ACTIVITY |
Nothing but a number should be given: how many lines in the entries below include the string "General".

Page layout parsing data
—————
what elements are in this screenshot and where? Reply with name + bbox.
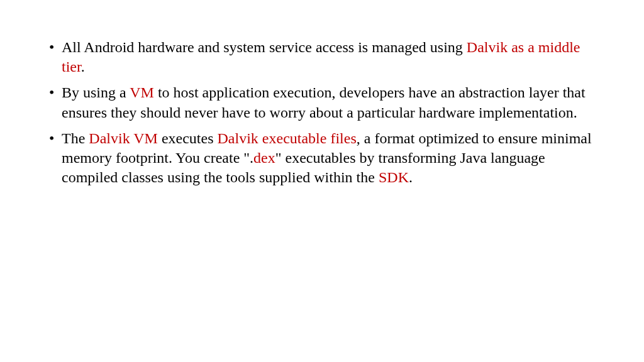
text-segment: By using a	[62, 84, 130, 101]
bullet-item: By using a VM to host application execut…	[44, 83, 600, 122]
text-segment: executes	[162, 130, 218, 146]
text-segment: The	[62, 130, 89, 146]
text-segment: Dalvik executable files	[218, 130, 357, 146]
text-segment: SDK	[379, 169, 409, 185]
text-segment: .	[409, 169, 413, 185]
text-segment: VM	[130, 84, 154, 101]
text-segment: dex	[253, 150, 275, 166]
text-segment: All Android hardware and system service …	[62, 39, 467, 55]
text-segment: .	[81, 58, 85, 75]
bullet-item: All Android hardware and system service …	[44, 38, 600, 77]
text-segment: Dalvik VM	[89, 130, 162, 146]
bullet-item: The Dalvik VM executes Dalvik executable…	[44, 129, 600, 188]
bullet-list: All Android hardware and system service …	[44, 38, 600, 187]
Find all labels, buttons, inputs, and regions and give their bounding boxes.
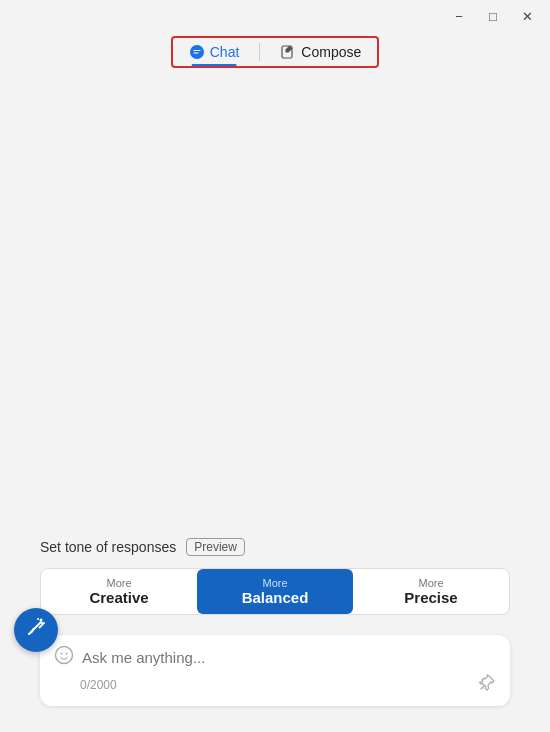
main-content: Set tone of responses Preview More Creat… xyxy=(0,68,550,726)
title-bar: − □ ✕ xyxy=(0,0,550,32)
compose-icon xyxy=(280,44,296,60)
tone-precise-more: More xyxy=(418,577,443,589)
tab-bar-container: Chat Compose xyxy=(0,36,550,68)
input-row xyxy=(54,645,496,670)
smiley-icon xyxy=(54,645,74,670)
tab-divider xyxy=(259,43,260,61)
tone-label-row: Set tone of responses Preview xyxy=(40,538,510,556)
svg-point-6 xyxy=(40,619,43,622)
tab-compose-label: Compose xyxy=(301,44,361,60)
svg-point-3 xyxy=(61,653,63,655)
tab-compose[interactable]: Compose xyxy=(268,40,373,64)
avatar-button[interactable] xyxy=(14,608,58,652)
svg-point-2 xyxy=(56,647,73,664)
input-footer: 0/2000 xyxy=(54,674,496,696)
tone-balanced[interactable]: More Balanced xyxy=(197,569,353,614)
svg-line-5 xyxy=(481,686,484,689)
svg-point-7 xyxy=(43,622,45,624)
input-area: 0/2000 xyxy=(40,635,510,706)
tone-precise[interactable]: More Precise xyxy=(353,569,509,614)
chat-icon xyxy=(189,44,205,60)
maximize-button[interactable]: □ xyxy=(478,6,508,26)
broom-icon xyxy=(23,614,49,646)
minimize-button[interactable]: − xyxy=(444,6,474,26)
char-count: 0/2000 xyxy=(80,678,117,692)
search-input[interactable] xyxy=(82,649,496,666)
tone-creative-name: Creative xyxy=(89,589,148,606)
tone-creative-more: More xyxy=(106,577,131,589)
tab-chat[interactable]: Chat xyxy=(177,40,252,64)
tone-precise-name: Precise xyxy=(404,589,457,606)
tone-label: Set tone of responses xyxy=(40,539,176,555)
svg-point-4 xyxy=(66,653,68,655)
preview-badge: Preview xyxy=(186,538,245,556)
tone-creative[interactable]: More Creative xyxy=(41,569,197,614)
svg-point-8 xyxy=(37,618,39,620)
tone-buttons: More Creative More Balanced More Precise xyxy=(40,568,510,615)
tab-bar: Chat Compose xyxy=(171,36,380,68)
svg-point-0 xyxy=(190,45,204,59)
tone-balanced-more: More xyxy=(262,577,287,589)
tab-chat-label: Chat xyxy=(210,44,240,60)
pin-icon[interactable] xyxy=(478,674,496,696)
tone-balanced-name: Balanced xyxy=(242,589,309,606)
tone-section: Set tone of responses Preview More Creat… xyxy=(40,538,510,615)
close-button[interactable]: ✕ xyxy=(512,6,542,26)
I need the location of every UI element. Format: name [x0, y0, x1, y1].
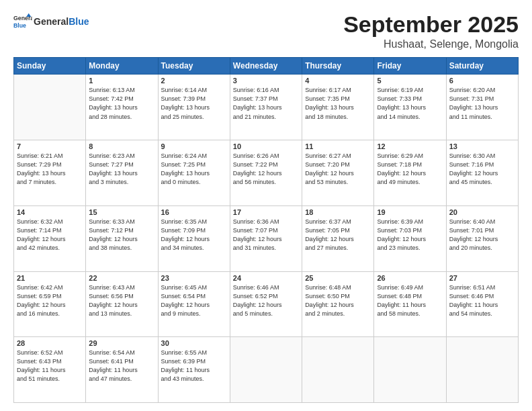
table-row: 3Sunrise: 6:16 AMSunset: 7:37 PMDaylight…: [230, 75, 302, 140]
table-row: 14Sunrise: 6:32 AMSunset: 7:14 PMDayligh…: [14, 205, 86, 271]
day-number: 14: [17, 208, 83, 216]
month-title: September 2025: [343, 12, 519, 37]
day-number: 15: [89, 208, 154, 216]
table-row: 30Sunrise: 6:55 AMSunset: 6:39 PMDayligh…: [158, 337, 230, 403]
day-info: Sunrise: 6:55 AMSunset: 6:39 PMDaylight:…: [161, 349, 227, 383]
svg-text:Blue: Blue: [13, 22, 26, 29]
day-info: Sunrise: 6:49 AMSunset: 6:48 PMDaylight:…: [377, 283, 443, 318]
day-info: Sunrise: 6:36 AMSunset: 7:07 PMDaylight:…: [233, 218, 299, 253]
day-info: Sunrise: 6:16 AMSunset: 7:37 PMDaylight:…: [233, 86, 299, 121]
day-info: Sunrise: 6:37 AMSunset: 7:05 PMDaylight:…: [305, 218, 371, 253]
table-row: 1Sunrise: 6:13 AMSunset: 7:42 PMDaylight…: [86, 75, 158, 140]
table-row: 29Sunrise: 6:54 AMSunset: 6:41 PMDayligh…: [86, 337, 158, 403]
header-thursday: Thursday: [302, 58, 374, 75]
day-info: Sunrise: 6:26 AMSunset: 7:22 PMDaylight:…: [233, 152, 299, 187]
header-friday: Friday: [374, 58, 446, 75]
table-row: [14, 75, 86, 140]
table-row: 28Sunrise: 6:52 AMSunset: 6:43 PMDayligh…: [14, 337, 86, 403]
table-row: 16Sunrise: 6:35 AMSunset: 7:09 PMDayligh…: [158, 205, 230, 271]
day-info: Sunrise: 6:35 AMSunset: 7:09 PMDaylight:…: [161, 218, 227, 253]
day-info: Sunrise: 6:40 AMSunset: 7:01 PMDaylight:…: [449, 218, 515, 253]
table-row: 4Sunrise: 6:17 AMSunset: 7:35 PMDaylight…: [302, 75, 374, 140]
day-info: Sunrise: 6:45 AMSunset: 6:54 PMDaylight:…: [161, 283, 227, 318]
day-info: Sunrise: 6:54 AMSunset: 6:41 PMDaylight:…: [89, 349, 154, 383]
day-number: 13: [449, 142, 515, 150]
table-row: 27Sunrise: 6:51 AMSunset: 6:46 PMDayligh…: [446, 271, 518, 337]
day-info: Sunrise: 6:23 AMSunset: 7:27 PMDaylight:…: [89, 152, 154, 187]
title-block: September 2025 Hushaat, Selenge, Mongoli…: [343, 12, 519, 50]
day-number: 17: [233, 208, 299, 216]
table-row: 13Sunrise: 6:30 AMSunset: 7:16 PMDayligh…: [446, 140, 518, 206]
day-number: 16: [161, 208, 227, 216]
day-number: 9: [161, 142, 227, 150]
table-row: 12Sunrise: 6:29 AMSunset: 7:18 PMDayligh…: [374, 140, 446, 206]
table-row: 15Sunrise: 6:33 AMSunset: 7:12 PMDayligh…: [86, 205, 158, 271]
day-number: 26: [377, 274, 443, 282]
day-number: 10: [233, 142, 299, 150]
table-row: 5Sunrise: 6:19 AMSunset: 7:33 PMDaylight…: [374, 75, 446, 140]
table-row: 26Sunrise: 6:49 AMSunset: 6:48 PMDayligh…: [374, 271, 446, 337]
day-number: 30: [161, 339, 227, 347]
table-row: 11Sunrise: 6:27 AMSunset: 7:20 PMDayligh…: [302, 140, 374, 206]
calendar-week-row: 14Sunrise: 6:32 AMSunset: 7:14 PMDayligh…: [14, 205, 519, 271]
table-row: 17Sunrise: 6:36 AMSunset: 7:07 PMDayligh…: [230, 205, 302, 271]
logo-icon: General Blue: [13, 12, 32, 31]
header-monday: Monday: [86, 58, 158, 75]
day-number: 19: [377, 208, 443, 216]
day-number: 27: [449, 274, 515, 282]
day-number: 3: [233, 77, 299, 85]
day-number: 11: [305, 142, 371, 150]
location-subtitle: Hushaat, Selenge, Mongolia: [343, 38, 519, 50]
table-row: 9Sunrise: 6:24 AMSunset: 7:25 PMDaylight…: [158, 140, 230, 206]
table-row: 8Sunrise: 6:23 AMSunset: 7:27 PMDaylight…: [86, 140, 158, 206]
day-info: Sunrise: 6:27 AMSunset: 7:20 PMDaylight:…: [305, 152, 371, 187]
page-header: General Blue GeneralBlue September 2025 …: [13, 12, 519, 50]
day-number: 25: [305, 274, 371, 282]
table-row: 21Sunrise: 6:42 AMSunset: 6:59 PMDayligh…: [14, 271, 86, 337]
calendar-week-row: 7Sunrise: 6:21 AMSunset: 7:29 PMDaylight…: [14, 140, 519, 206]
day-info: Sunrise: 6:48 AMSunset: 6:50 PMDaylight:…: [305, 283, 371, 318]
day-number: 29: [89, 339, 154, 347]
day-info: Sunrise: 6:52 AMSunset: 6:43 PMDaylight:…: [17, 349, 83, 383]
day-info: Sunrise: 6:51 AMSunset: 6:46 PMDaylight:…: [449, 283, 515, 318]
day-number: 8: [89, 142, 154, 150]
day-info: Sunrise: 6:24 AMSunset: 7:25 PMDaylight:…: [161, 152, 227, 187]
logo-blue-text: Blue: [69, 16, 89, 27]
table-row: [374, 337, 446, 403]
logo: General Blue GeneralBlue: [13, 12, 89, 31]
table-row: 2Sunrise: 6:14 AMSunset: 7:39 PMDaylight…: [158, 75, 230, 140]
table-row: 6Sunrise: 6:20 AMSunset: 7:31 PMDaylight…: [446, 75, 518, 140]
day-number: 4: [305, 77, 371, 85]
day-number: 7: [17, 142, 83, 150]
day-number: 23: [161, 274, 227, 282]
day-number: 21: [17, 274, 83, 282]
day-number: 28: [17, 339, 83, 347]
day-number: 6: [449, 77, 515, 85]
day-info: Sunrise: 6:14 AMSunset: 7:39 PMDaylight:…: [161, 86, 227, 121]
table-row: 19Sunrise: 6:39 AMSunset: 7:03 PMDayligh…: [374, 205, 446, 271]
calendar-week-row: 28Sunrise: 6:52 AMSunset: 6:43 PMDayligh…: [14, 337, 519, 403]
table-row: [302, 337, 374, 403]
table-row: 24Sunrise: 6:46 AMSunset: 6:52 PMDayligh…: [230, 271, 302, 337]
day-info: Sunrise: 6:29 AMSunset: 7:18 PMDaylight:…: [377, 152, 443, 187]
day-info: Sunrise: 6:13 AMSunset: 7:42 PMDaylight:…: [89, 86, 154, 121]
day-number: 5: [377, 77, 443, 85]
calendar-header-row: Sunday Monday Tuesday Wednesday Thursday…: [14, 58, 519, 75]
day-info: Sunrise: 6:19 AMSunset: 7:33 PMDaylight:…: [377, 86, 443, 121]
day-number: 1: [89, 77, 154, 85]
day-number: 2: [161, 77, 227, 85]
table-row: 25Sunrise: 6:48 AMSunset: 6:50 PMDayligh…: [302, 271, 374, 337]
table-row: 20Sunrise: 6:40 AMSunset: 7:01 PMDayligh…: [446, 205, 518, 271]
table-row: 22Sunrise: 6:43 AMSunset: 6:56 PMDayligh…: [86, 271, 158, 337]
table-row: 10Sunrise: 6:26 AMSunset: 7:22 PMDayligh…: [230, 140, 302, 206]
day-info: Sunrise: 6:21 AMSunset: 7:29 PMDaylight:…: [17, 152, 83, 187]
day-info: Sunrise: 6:42 AMSunset: 6:59 PMDaylight:…: [17, 283, 83, 318]
day-info: Sunrise: 6:32 AMSunset: 7:14 PMDaylight:…: [17, 218, 83, 253]
header-sunday: Sunday: [14, 58, 86, 75]
header-wednesday: Wednesday: [230, 58, 302, 75]
day-info: Sunrise: 6:17 AMSunset: 7:35 PMDaylight:…: [305, 86, 371, 121]
header-saturday: Saturday: [446, 58, 518, 75]
calendar-week-row: 21Sunrise: 6:42 AMSunset: 6:59 PMDayligh…: [14, 271, 519, 337]
day-number: 22: [89, 274, 154, 282]
header-tuesday: Tuesday: [158, 58, 230, 75]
—————
RESULT OF THIS EXERCISE |
3